The Zoo Story - Check Out a Different Albee Play!

Fringe Description: Funny · Weird · Intense

I know Edward Albee has written much more than "Who's Afraid of Virginia Woolf?", but that is the play that seems to get staged the most. So I was quite pleased to see another Albee work being staged. The set, onstage at the Cultch Culture Lab, is as simple as can be -- just a park bench. But with the use of sound and light and conversation, you quickly start to see and feel it as a secluded corner of New York City's Central Park near 5th Avenue and 74th Street. 

Like "Who's Afraid of Virginia Woolf?", this play mainly takes place as a conversation that gets odder and odder. Peter is a publishing executive who makes $200,000 a year and lives nearby on the Upper East Side and has a wife and daughters and cats and parakeets, and enjoys sitting on this secluded park bench and reading poetry. Jerry is abrupt and demands attention, but Peter does not stop conversing with this out-there, in-your-face scruffy guy who seems vaguely menacing. Why doesn't Peter move away? What is Peter gaining from this exchange?

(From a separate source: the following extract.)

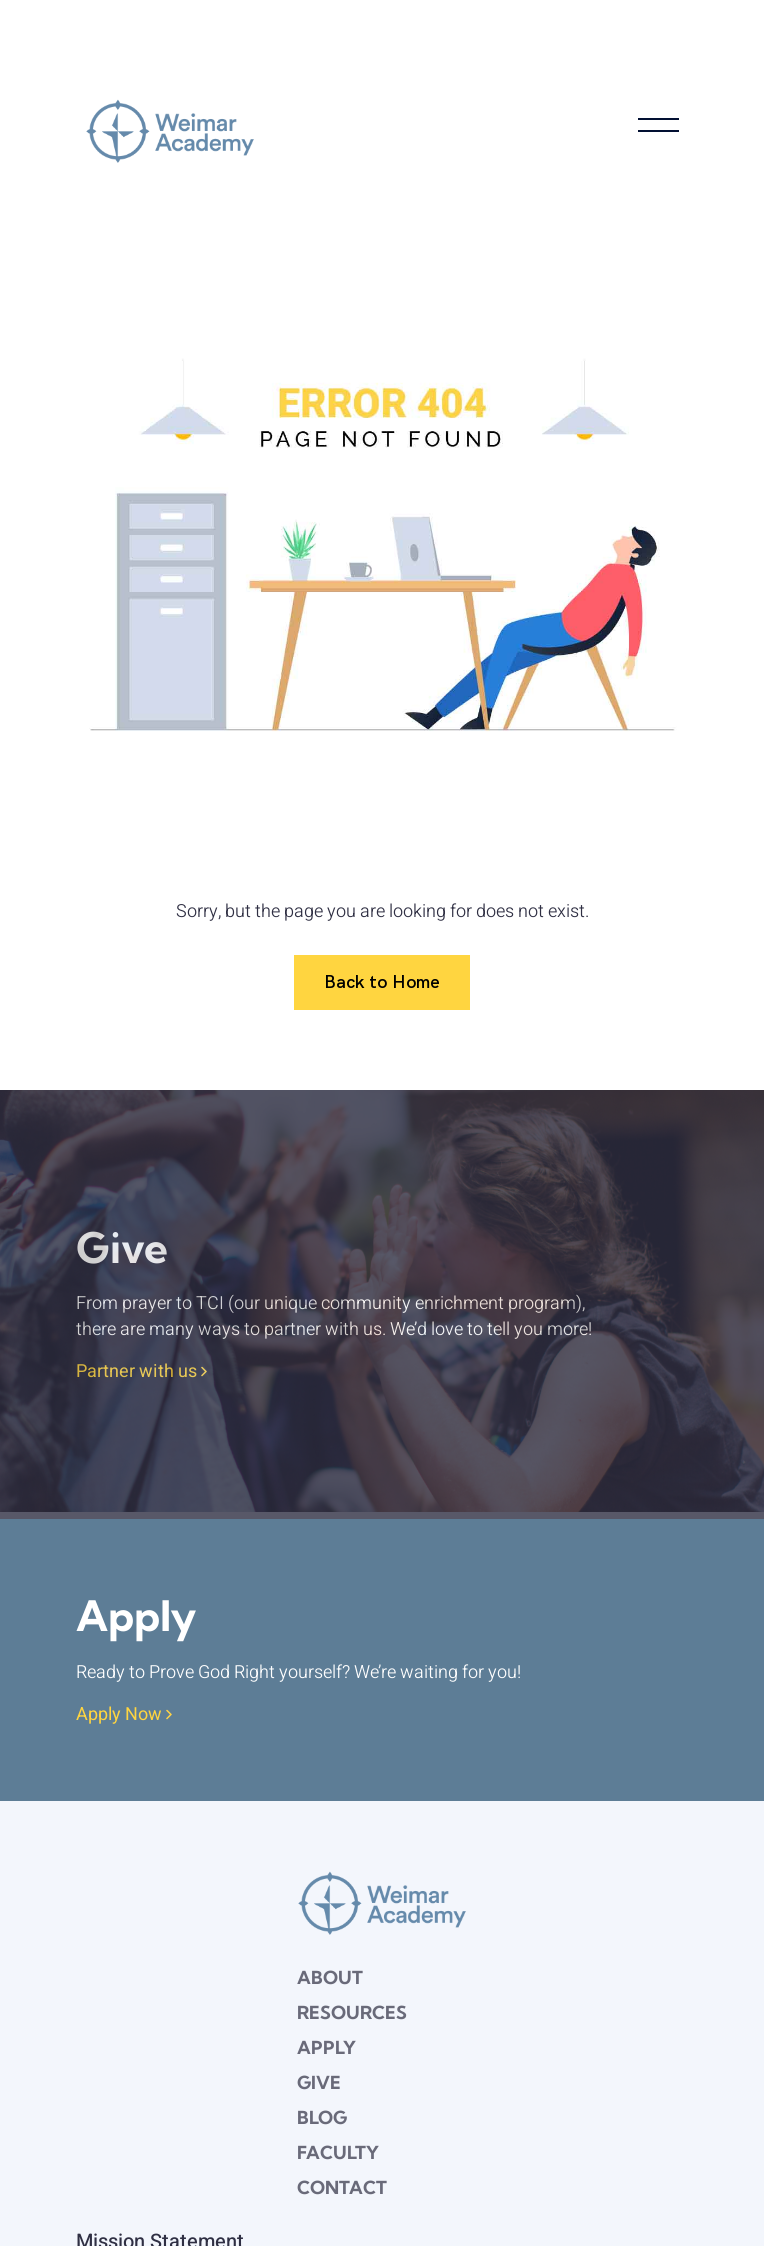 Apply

Things go badly. Just as with "Who's Afraid", one wonders why one or both parties does not just decide to de-escalate. Why this mad insistence on persistence? The play explores the idea that beneath the rational exterior of an upper-middle-class white guy who sits sedately reading poetry, is a seething, irrational core. 

As for the meaning of the zoo, see the play and figure it out. I have some ideas, but I am still working through them. This is a thought-inducing play.

Albee wrote this play in 1958, and has continued updating it up to 2008, to keep it modern. A few things may have changed since. Could Peter's salary actually support a family existence at 73rd Street and Lexington? Would Jerry still live in a rooming house at the edge of Harlem, or is that building gentrified now? There are no cellphones either. But those are very minor points. 

I am a fan of well-portrayed psychological dramas, and this production certainly is.